The human visual system can recognize a familiar face across wide variations of viewpoint, illumination, expression, and appearance. This remarkable computational feat is accomplished by large-scale networks of neurons. We will test a face space theory of the representations that emerge at the top layer of deep learning convolutional neural networks (DCNNs) as a model of human visual representations of faces. Computer-based face recognition has improved in recent years due to DCNNs and the easy availability of labeled training data (faces and identities) from the web. Inspired by the primate visual system, DCNNs are feedforward artificial neural networks that can map images of faces into representations that support recognition over widely variable images. Although the calculations executed by the simulated neurons are simple, enormous numbers of computations are used to convert an image into a representation. The end result of this processing is a highly compact representation of a face that retains image detail in an invariant, identity-specific face code. This code is fundamentally different than any representation of faces considered in vision science. This theory we test combines key components of previous face space models (similarity, learning history) with new features (imaging conditions, personal face history) in a unitary space that represents both identity and facial appearance across variable images. We will test whether this model can account for human recognition of familiar faces, which is highly robust to image variability (pose, illumination, expression). The model will also be applied to understanding long standing difficulties humans (and machines) have with faces of other races.
We aim to bridge critical gaps in our knowledge of how DCNNs work, linking psychological, neural, and computational perspectives. A fundamentally new theory of face representation will alter the questions we ask about face representations in all three fields. A new focus on understanding how we (or neural networks) ?perceive? a single familiar identity in widely variable images will give rise to a search for representations that gracefully merge the properties of faces with the real-world image conditions in which they are experienced. This project presents a unique opportunity to study, manipulate, and learn from these representations, and to apply the findings to broader questions about high-level vision from neural and perceptual perspectives.
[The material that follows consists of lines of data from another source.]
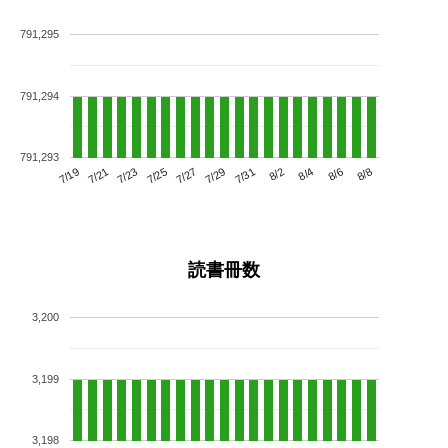
791,295
791,294
791,293
7/23
7/29
8/4
7/19
7/25
7/31
8/6
7/21
7/27
8/2
8/8
読書冊数
3,200
3,199
3,198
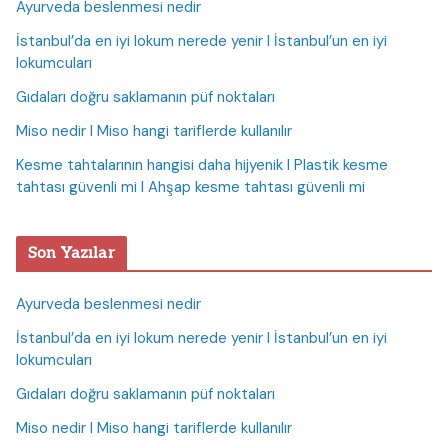
Ayurveda beslenmesi nedir
İstanbul’da en iyi lokum nerede yenir I İstanbul’un en iyi
lokumcuları
Gıdaları doğru saklamanın püf noktaları
Miso nedir I Miso hangi tariflerde kullanılır
Kesme tahtalarının hangisi daha hijyenik I Plastik kesme
tahtası güvenli mi I Ahşap kesme tahtası güvenli mi
Son Yazılar
Ayurveda beslenmesi nedir
İstanbul’da en iyi lokum nerede yenir I İstanbul’un en iyi
lokumcuları
Gıdaları doğru saklamanın püf noktaları
Miso nedir I Miso hangi tariflerde kullanılır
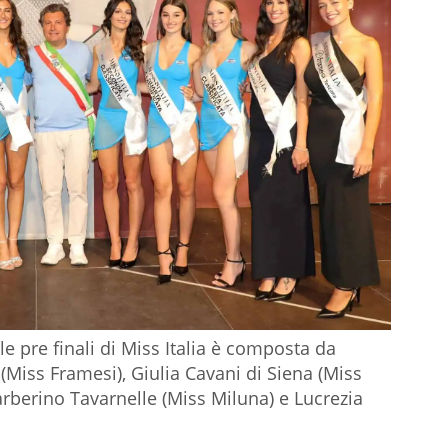
 pre finali di Miss Italia è composta da
(Miss Framesi), Giulia Cavani di Siena (Miss
rberino Tavarnelle (Miss Miluna) e Lucrezia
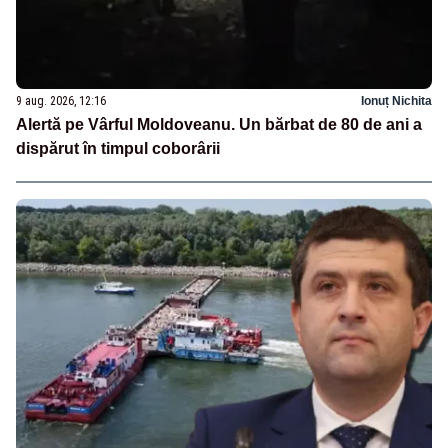
9 aug. 2026, 12:16
Ionuț Nichita
Alertă pe Vârful Moldoveanu. Un bărbat de 80 de ani a
dispărut în timpul coborârii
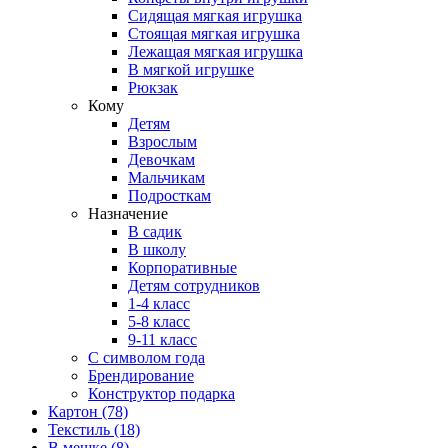
Сидящая мягкая игрушка
Стоящая мягкая игрушка
Лежащая мягкая игрушка
В мягкой игрушке
Рюкзак
Кому
Детям
Взрослым
Девочкам
Мальчикам
Подросткам
Назначение
В садик
В школу
Корпоративные
Детям сотрудников
1-4 класс
5-8 класс
9-11 класс
С символом года
Брендирование
Конструктор подарка
Картон
(78)
Текстиль
(18)
В мешке
(8)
Human recognition of familiar faces is highly robust to image variability (pose, illumination, expression)?a skill that is likely due to the quality and quantity of experience we have with the faces of people we know well. Deep convolutional neural networks are modeled after the primate visual system and have made impressive gains recently on the problem of robust face recognition. Understanding the visual nature of the face ?feature? codes that emerge in these networks can give insight into long-standing questions about how the human visual system can, but does not always, represent a face in a way that generalizes across images that vary widely.